The maturity of a municipal bond, whether a GO, revenue bond, or otherwise, is one of the most important features for buyers to consider.
Similar to corporate and government debt, the longer the bond’s maturity, the more exposure that bond holder has to interest-rate risk. This means there is a greater chance rates could rise (and prices fall) if the bond is scheduled to mature in 10-, 20- or 30-years compared to shorter-dated notes.
There are also other factors that may present downside risks to the bond’s performance, and these will also have a higher probability of occurring the longer the bond is held, such as a rating downgrade or default.

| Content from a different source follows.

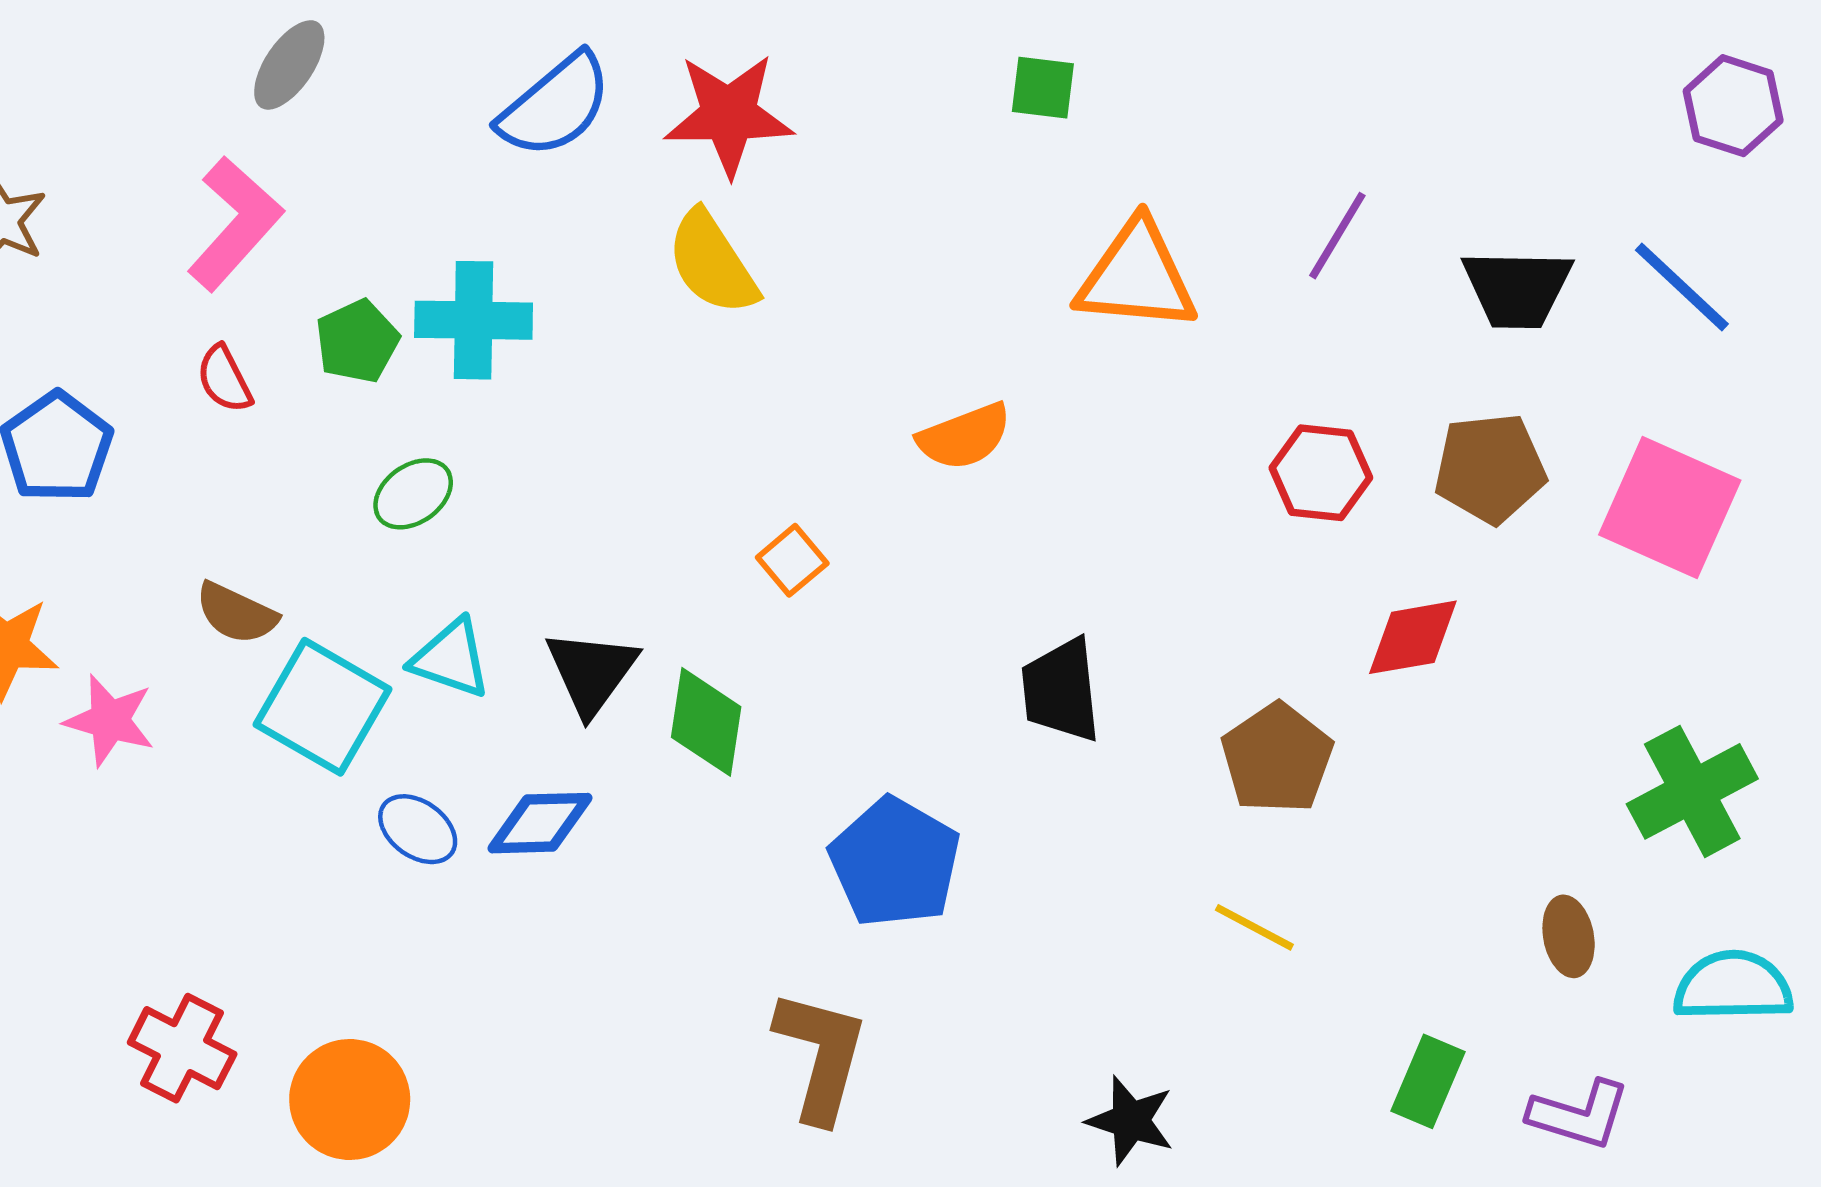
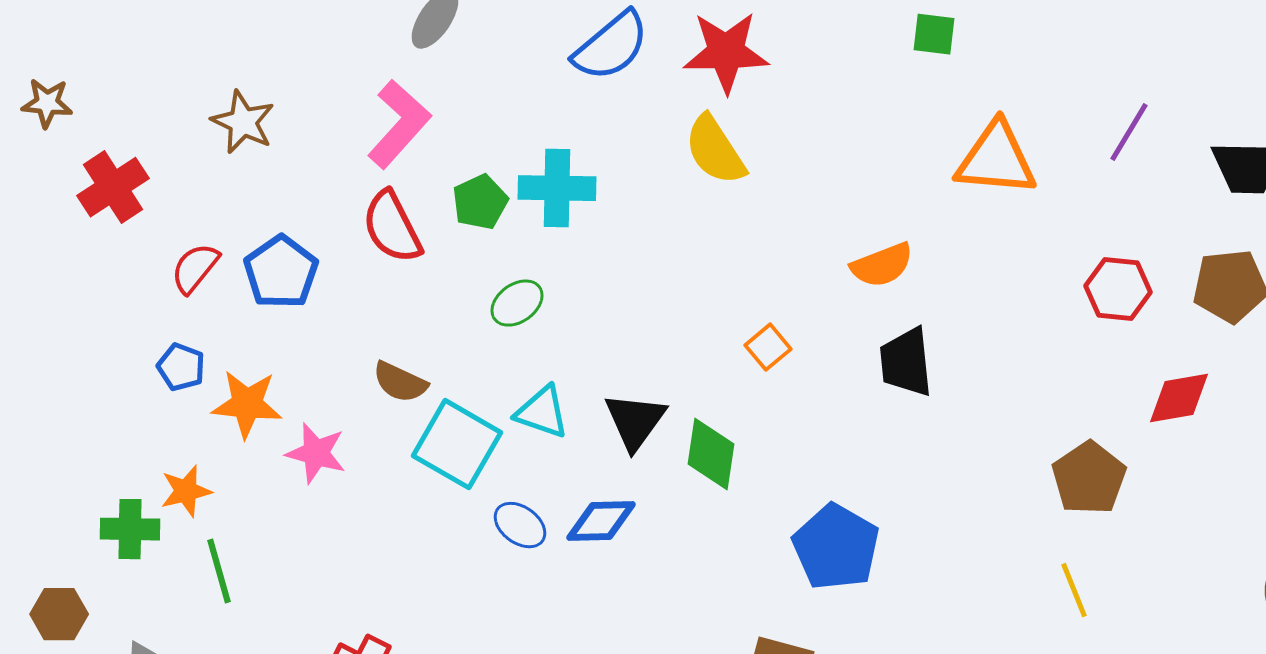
red semicircle: (224, 379) -> (392, 227), size x1.6
black trapezoid: (1061, 690) -> (906, 362), moved
yellow line: (1254, 927) -> (1074, 590), turned 40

For those bond investors seeking shorter-dated notes of about a year in length or less, some examples in the municipal note market include:
- Tax Anticipation Notes (TANs): These usually invest in a GO-related project that is financed in anticipation of future tax receipts, typically from property.
A local government has come up with a $6 million budget to build a public park – the development of which has been slated for June 2017 – but the city only has $4 million in available funds.

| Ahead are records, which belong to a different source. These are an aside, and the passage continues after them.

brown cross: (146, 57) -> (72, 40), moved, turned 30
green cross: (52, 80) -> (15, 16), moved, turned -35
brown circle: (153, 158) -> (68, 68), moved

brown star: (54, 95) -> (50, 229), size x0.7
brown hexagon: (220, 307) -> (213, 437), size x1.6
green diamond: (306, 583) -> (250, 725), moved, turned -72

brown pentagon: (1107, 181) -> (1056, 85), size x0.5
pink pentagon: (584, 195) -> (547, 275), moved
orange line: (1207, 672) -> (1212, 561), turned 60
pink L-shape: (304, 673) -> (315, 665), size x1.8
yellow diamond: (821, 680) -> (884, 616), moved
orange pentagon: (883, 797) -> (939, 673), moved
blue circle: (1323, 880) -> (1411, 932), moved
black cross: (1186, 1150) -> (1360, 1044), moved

Local officials may eye the taxes it will receive from businesses and individuals after the tax filing deadline in April of the following year and issue $2 million in TANs with a May 2018 maturity.
- Revenue Anticipation Notes (RANs): These are very similar to TANs, but the project funding is typically pegged to the anticipated revenues of federal or state subsidies.

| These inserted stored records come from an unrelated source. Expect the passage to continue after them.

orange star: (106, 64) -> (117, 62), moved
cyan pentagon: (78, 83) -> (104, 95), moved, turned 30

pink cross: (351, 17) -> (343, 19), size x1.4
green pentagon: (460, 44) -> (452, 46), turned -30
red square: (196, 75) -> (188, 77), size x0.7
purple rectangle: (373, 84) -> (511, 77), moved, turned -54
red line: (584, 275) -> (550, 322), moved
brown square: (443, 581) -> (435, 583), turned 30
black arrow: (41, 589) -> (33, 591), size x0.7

- Tax and Revenue Anticipation Note (TRANs): A bundle of TANs and RANs.
- Bond Anticipation Notes (BANs): Here, the project financing relies on the future sale of long-term bonds.
Virginia’s Chesapeake Bay Bridge and Tunnel District sold first tier general resolution revenue bond anticipation notes in large part to help finance its Parallel Thimble Shoal Tunnel Project, as well as pay capitalized interest on the issuance.
The BANs, issued as interim financing for that project, were expected to provide interest cost savings.
Auction Rate Securities (ARS)
More complex short-dated municipal securities include ARS, which are long-term investments with interest rates that reset over short-term intervals via auctions.
In short, ARS may either be bonds, typically with tenors of 20 to 30 years, or they may be preferred shares with a cash dividend. Interest rates on both the bonds and the dividend will vary based on rates that are set through auctions. These rates are generally set at short periods, usually anywhere from 7 to 35 days.